SBIR-STTR Award

The broader impact/commercial potential of this Small Business Innovation Research (SBIR) Phase I project will be to develop a microfluidic device for cell therapy manufacturing. Advantages in terms of cost and quality of the cell products produced by the proposed technology should benefit clinical researchers and cell therapeutics. Further, by providing an efficient, standardized, and scalable approach to the manufacturing process, the translation of lab-scale discoveries to curative therapies that are widely-available should be significantly accelerated. On a fundamental level, this project will enhance technological understanding of how to apply microfluidic technology concepts to clinically-relevant applications (requiring macroscopic flowrates) in a practical manner, while also establishing a new medical device sector centered on a suite of easily implemented cell separation devices for use in cellular therapies and related fields.The intellectual merit of this SBIR Phase I project is to employ a cell separation approach to create a high-throughput proof-of-concept prototype to help simplify and streamline the manufacture of cellular therapies. To accomplish this objective, a two-stage microfluidic module will be designed to achieve isolation of separate lymphocyte- and monocyte-rich subpopulations from blood samples, while removing undesirable red blood cells and platelets, at levels sufficient for successful culture growth. In addition, the plan is to fabricate a full-scale prototype system of parallelized lymphocyte/monocyte isolation modules to achieve a volumetric throughput capable of processing 200mL of peripheral blood-, buffy coat-, or mononuclear cell (MNC) leukapheresis-derived product within ~30 minutes. Once developed, this technology will overcome many drawbacks that plague current cell isolation approaches including high per unit cost, laborious/time-consuming workflow, and potential to compromise sterility. This device will require no expensive or complex equipment on-site to drive the separation/concentration of the cells of interest.This award reflects NSF's statutory mission and has been deemed worthy of support through evaluation using the Foundation's intellectual merit and broader impacts review criteria.

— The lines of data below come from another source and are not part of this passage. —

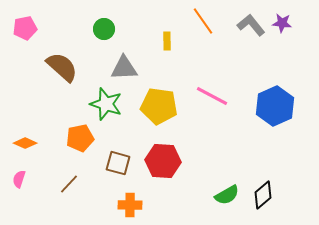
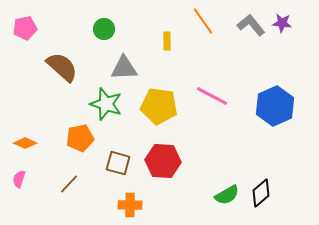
black diamond: moved 2 px left, 2 px up
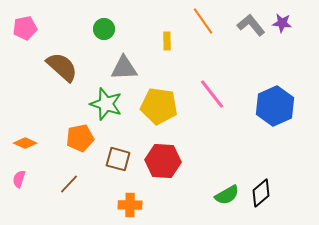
pink line: moved 2 px up; rotated 24 degrees clockwise
brown square: moved 4 px up
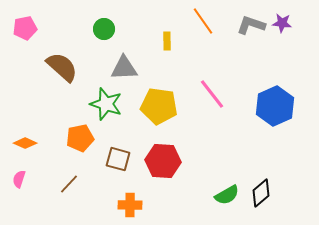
gray L-shape: rotated 32 degrees counterclockwise
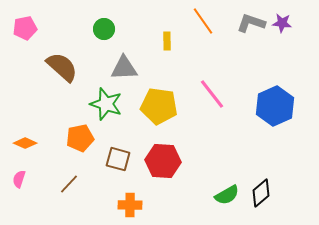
gray L-shape: moved 2 px up
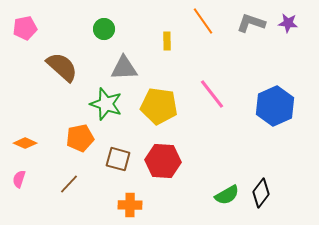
purple star: moved 6 px right
black diamond: rotated 12 degrees counterclockwise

The broader impact/commercial potential of this Small Business Innovation Research (SBIR) Phase II project will offer an improved and simpler alternative to existing equipment currently used at several stages of cell therapy manufacturing. An efficient, standardized, and scalable approach to manufacturing will accelerate the translation of lab-scale discoveries to curative, widely available therapies. This project will also enhance understanding of applications of microfluidic technology concepts to clinically relevant applications (requiring high volumetric throughput) in a practical manner. The proposed technology will offer a passive (pump-, equipment-, and even electricity-free), high-throughput, continuous-flow platform that is easily kept sterile, readily used with no formal training, and inherently scalable, thus leading to a new low-risk and inexpensive technique. This Small Business Innovation Research (SBIR) Phase II project proposes to employ a revolutionary cell separation approach for a high-throughput prototype device to help simplify and streamline the manufacture of cellular therapies. The proposed project will optimize the technology for a scaled production process relying only on passive gravity-driven flow to operate. The performance of prototype devices will be measured with respect to enrichment of lymphocytes versus removal of red cells, platelets, monocytes, and granulocytes from an initial blood sample. Retention of 75% or more of lymphocytes from the initial sample, processed at a rate of 5 mL/min or higher, is expected. Further, the degree to which the isolated T-lymphocytes expand in culture and are transduced with standard cellular therapy vectors will be measured and compared to conventionally-isolated cells.This award reflects NSF's statutory mission and has been deemed worthy of support through evaluation using the Foundation's intellectual merit and broader impacts review criteria.